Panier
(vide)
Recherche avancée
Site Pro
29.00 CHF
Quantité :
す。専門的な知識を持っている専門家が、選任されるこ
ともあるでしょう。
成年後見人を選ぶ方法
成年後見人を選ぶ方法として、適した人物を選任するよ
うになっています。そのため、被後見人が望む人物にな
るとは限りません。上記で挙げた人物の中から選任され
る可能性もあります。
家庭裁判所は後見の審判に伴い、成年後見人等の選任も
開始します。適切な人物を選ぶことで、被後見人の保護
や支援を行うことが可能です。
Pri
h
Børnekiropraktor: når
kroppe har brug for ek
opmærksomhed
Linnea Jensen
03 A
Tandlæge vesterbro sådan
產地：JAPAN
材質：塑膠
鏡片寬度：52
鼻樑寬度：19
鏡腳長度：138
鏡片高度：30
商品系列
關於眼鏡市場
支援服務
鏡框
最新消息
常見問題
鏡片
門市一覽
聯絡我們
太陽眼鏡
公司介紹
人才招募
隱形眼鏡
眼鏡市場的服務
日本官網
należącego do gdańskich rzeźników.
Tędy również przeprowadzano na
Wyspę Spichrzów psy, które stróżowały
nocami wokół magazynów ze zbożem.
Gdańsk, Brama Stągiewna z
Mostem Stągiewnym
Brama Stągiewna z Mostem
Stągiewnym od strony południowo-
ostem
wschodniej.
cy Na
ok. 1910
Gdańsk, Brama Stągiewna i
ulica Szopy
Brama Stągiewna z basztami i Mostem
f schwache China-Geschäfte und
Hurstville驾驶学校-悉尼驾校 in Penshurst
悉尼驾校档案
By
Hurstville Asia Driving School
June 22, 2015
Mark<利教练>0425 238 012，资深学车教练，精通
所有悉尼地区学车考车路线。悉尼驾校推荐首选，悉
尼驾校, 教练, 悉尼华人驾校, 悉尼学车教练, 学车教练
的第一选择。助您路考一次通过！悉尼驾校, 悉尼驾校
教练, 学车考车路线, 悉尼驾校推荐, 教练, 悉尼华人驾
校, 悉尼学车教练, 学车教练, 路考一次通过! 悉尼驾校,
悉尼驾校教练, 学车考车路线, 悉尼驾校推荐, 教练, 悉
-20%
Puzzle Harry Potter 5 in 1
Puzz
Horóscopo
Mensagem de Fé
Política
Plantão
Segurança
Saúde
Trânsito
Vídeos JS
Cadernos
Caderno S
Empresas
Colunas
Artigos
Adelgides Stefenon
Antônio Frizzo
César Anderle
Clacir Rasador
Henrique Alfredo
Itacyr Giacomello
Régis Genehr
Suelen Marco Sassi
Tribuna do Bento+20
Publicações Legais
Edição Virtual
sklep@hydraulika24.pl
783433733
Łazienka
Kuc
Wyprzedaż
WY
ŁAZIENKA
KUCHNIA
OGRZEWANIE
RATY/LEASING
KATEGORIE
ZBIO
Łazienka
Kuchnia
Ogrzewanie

☆ ☆ ☆

Reproduce the entire listing above exactly, leaving nothing out.

• ANSWER FOR THIS EXERCISE:
Panier
(vide)
Recherche avancée
Site Pro
29.00 CHF
Quantité :
す。専門的な知識を持っている専門家が、選任されるこ
ともあるでしょう。
成年後見人を選ぶ方法
成年後見人を選ぶ方法として、適した人物を選任するよ
うになっています。そのため、被後見人が望む人物にな
るとは限りません。上記で挙げた人物の中から選任され
る可能性もあります。
家庭裁判所は後見の審判に伴い、成年後見人等の選任も
開始します。適切な人物を選ぶことで、被後見人の保護
や支援を行うことが可能です。
Pri
h
Børnekiropraktor: når
kroppe har brug for ek
opmærksomhed
Linnea Jensen
03 A
Tandlæge vesterbro sådan
產地：JAPAN
材質：塑膠
鏡片寬度：52
鼻樑寬度：19
鏡腳長度：138
鏡片高度：30
商品系列
關於眼鏡市場
支援服務
鏡框
最新消息
常見問題
鏡片
門市一覽
聯絡我們
太陽眼鏡
公司介紹
人才招募
隱形眼鏡
眼鏡市場的服務
日本官網
należącego do gdańskich rzeźników.
Tędy również przeprowadzano na
Wyspę Spichrzów psy, które stróżowały
nocami wokół magazynów ze zbożem.
Gdańsk, Brama Stągiewna z
Mostem Stągiewnym
Brama Stągiewna z Mostem
Stągiewnym od strony południowo-
ostem
wschodniej.
cy Na
ok. 1910
Gdańsk, Brama Stągiewna i
ulica Szopy
Brama Stągiewna z basztami i Mostem
f schwache China-Geschäfte und
Hurstville驾驶学校-悉尼驾校 in Penshurst
悉尼驾校档案
By
Hurstville Asia Driving School
June 22, 2015
Mark<利教练>0425 238 012，资深学车教练，精通
所有悉尼地区学车考车路线。悉尼驾校推荐首选，悉
尼驾校, 教练, 悉尼华人驾校, 悉尼学车教练, 学车教练
的第一选择。助您路考一次通过！悉尼驾校, 悉尼驾校
教练, 学车考车路线, 悉尼驾校推荐, 教练, 悉尼华人驾
校, 悉尼学车教练, 学车教练, 路考一次通过! 悉尼驾校,
悉尼驾校教练, 学车考车路线, 悉尼驾校推荐, 教练, 悉
-20%
Puzzle Harry Potter 5 in 1
Puzz
Horóscopo
Mensagem de Fé
Política
Plantão
Segurança
Saúde
Trânsito
Vídeos JS
Cadernos
Caderno S
Empresas
Colunas
Artigos
Adelgides Stefenon
Antônio Frizzo
César Anderle
Clacir Rasador
Henrique Alfredo
Itacyr Giacomello
Régis Genehr
Suelen Marco Sassi
Tribuna do Bento+20
Publicações Legais
Edição Virtual
sklep@hydraulika24.pl
783433733
Łazienka
Kuc
Wyprzedaż
WY
ŁAZIENKA
KUCHNIA
OGRZEWANIE
RATY/LEASING
KATEGORIE
ZBIO
Łazienka
Kuchnia
Ogrzewanie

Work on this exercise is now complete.